Extracted records
• • • • •

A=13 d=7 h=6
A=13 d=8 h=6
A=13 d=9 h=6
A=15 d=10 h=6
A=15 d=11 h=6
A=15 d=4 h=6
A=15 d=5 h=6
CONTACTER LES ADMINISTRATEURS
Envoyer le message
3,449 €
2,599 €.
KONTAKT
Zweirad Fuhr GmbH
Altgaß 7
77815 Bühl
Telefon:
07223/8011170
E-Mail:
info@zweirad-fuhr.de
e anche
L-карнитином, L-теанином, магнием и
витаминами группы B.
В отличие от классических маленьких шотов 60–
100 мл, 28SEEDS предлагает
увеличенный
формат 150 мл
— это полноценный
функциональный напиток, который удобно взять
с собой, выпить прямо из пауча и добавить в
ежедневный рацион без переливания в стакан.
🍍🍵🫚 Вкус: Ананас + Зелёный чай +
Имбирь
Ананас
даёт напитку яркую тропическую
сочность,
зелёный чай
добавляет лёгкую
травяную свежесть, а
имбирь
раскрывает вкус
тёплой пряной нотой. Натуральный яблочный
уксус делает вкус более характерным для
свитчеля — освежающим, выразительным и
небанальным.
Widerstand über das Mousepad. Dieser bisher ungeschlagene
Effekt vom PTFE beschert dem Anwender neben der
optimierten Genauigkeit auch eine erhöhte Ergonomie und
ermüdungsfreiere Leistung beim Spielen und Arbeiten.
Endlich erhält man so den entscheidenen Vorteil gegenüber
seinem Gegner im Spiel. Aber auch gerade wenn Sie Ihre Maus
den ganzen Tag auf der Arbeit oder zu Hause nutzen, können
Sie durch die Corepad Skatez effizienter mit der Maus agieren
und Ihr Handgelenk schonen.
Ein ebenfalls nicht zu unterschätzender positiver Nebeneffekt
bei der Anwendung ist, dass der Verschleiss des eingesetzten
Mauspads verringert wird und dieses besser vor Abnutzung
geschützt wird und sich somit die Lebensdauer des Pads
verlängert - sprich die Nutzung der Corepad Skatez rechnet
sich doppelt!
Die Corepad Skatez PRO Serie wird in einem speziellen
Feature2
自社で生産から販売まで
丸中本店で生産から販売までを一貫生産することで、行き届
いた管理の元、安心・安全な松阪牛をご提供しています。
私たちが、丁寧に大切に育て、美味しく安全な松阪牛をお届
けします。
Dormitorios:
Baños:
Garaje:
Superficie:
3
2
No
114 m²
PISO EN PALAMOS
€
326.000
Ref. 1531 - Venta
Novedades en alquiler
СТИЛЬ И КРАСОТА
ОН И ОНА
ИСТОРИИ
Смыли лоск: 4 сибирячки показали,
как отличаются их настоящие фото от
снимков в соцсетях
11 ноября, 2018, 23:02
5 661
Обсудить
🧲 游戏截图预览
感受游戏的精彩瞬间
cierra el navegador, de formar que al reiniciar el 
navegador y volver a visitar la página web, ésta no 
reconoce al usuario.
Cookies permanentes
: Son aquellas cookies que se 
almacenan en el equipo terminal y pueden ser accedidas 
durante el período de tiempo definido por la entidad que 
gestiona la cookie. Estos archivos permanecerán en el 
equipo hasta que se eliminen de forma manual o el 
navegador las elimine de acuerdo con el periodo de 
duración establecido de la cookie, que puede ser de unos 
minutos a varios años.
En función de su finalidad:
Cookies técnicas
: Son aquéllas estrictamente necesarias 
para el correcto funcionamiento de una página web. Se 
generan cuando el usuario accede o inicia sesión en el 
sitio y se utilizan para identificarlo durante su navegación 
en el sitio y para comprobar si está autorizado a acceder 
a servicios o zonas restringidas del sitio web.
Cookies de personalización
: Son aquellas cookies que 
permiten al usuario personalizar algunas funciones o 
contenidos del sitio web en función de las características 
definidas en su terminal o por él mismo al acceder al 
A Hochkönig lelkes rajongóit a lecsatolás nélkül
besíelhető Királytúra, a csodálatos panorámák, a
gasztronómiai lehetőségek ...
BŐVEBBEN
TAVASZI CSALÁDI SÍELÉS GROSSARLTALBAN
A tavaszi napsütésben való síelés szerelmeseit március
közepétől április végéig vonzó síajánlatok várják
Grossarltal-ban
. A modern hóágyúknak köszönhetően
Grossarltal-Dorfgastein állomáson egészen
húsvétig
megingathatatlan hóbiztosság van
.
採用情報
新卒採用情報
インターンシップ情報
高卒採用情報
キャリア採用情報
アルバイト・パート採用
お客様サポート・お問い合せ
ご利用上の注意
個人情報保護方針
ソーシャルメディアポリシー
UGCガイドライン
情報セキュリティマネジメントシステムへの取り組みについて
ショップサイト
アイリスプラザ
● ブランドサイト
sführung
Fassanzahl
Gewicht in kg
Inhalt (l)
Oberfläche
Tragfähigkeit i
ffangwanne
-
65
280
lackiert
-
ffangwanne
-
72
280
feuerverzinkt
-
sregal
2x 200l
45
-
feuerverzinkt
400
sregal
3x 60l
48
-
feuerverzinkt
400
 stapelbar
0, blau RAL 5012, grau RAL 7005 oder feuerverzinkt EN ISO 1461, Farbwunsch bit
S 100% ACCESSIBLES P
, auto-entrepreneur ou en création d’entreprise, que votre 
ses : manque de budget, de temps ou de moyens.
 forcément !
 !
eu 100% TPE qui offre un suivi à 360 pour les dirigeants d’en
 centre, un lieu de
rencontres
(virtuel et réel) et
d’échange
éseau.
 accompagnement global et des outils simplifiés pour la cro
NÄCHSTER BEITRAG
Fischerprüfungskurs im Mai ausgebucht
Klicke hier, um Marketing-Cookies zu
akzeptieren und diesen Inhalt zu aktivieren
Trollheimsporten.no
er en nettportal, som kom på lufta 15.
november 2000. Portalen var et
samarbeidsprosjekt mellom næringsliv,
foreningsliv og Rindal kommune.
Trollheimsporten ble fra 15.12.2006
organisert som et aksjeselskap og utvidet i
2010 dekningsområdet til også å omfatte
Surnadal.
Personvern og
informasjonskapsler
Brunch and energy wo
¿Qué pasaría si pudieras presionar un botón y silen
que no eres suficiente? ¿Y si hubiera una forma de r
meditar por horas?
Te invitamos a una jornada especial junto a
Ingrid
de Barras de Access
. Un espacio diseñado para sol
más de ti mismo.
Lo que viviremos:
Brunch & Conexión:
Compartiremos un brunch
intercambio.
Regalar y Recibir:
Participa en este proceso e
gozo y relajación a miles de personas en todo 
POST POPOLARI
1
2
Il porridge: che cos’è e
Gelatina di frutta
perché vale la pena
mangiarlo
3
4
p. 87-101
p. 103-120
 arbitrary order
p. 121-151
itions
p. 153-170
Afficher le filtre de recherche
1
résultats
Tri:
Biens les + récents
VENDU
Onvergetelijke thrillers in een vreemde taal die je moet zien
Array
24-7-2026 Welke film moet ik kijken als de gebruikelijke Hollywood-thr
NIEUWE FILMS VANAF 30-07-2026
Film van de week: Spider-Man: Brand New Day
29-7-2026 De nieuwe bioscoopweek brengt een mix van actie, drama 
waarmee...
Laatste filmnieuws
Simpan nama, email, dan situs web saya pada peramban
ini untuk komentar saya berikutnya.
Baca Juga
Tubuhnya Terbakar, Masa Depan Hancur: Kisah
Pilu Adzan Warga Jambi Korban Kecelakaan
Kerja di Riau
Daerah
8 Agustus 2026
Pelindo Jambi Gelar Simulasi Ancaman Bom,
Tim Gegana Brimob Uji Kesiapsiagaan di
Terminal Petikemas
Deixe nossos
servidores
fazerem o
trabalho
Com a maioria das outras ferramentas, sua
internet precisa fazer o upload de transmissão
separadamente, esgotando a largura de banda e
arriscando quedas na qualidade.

• • • • •

Exercise brief:
Copy out each line of the entries that holds "aquellas".

Answer space:
: Son aquellas cookies que se 
: Son aquellas cookies que 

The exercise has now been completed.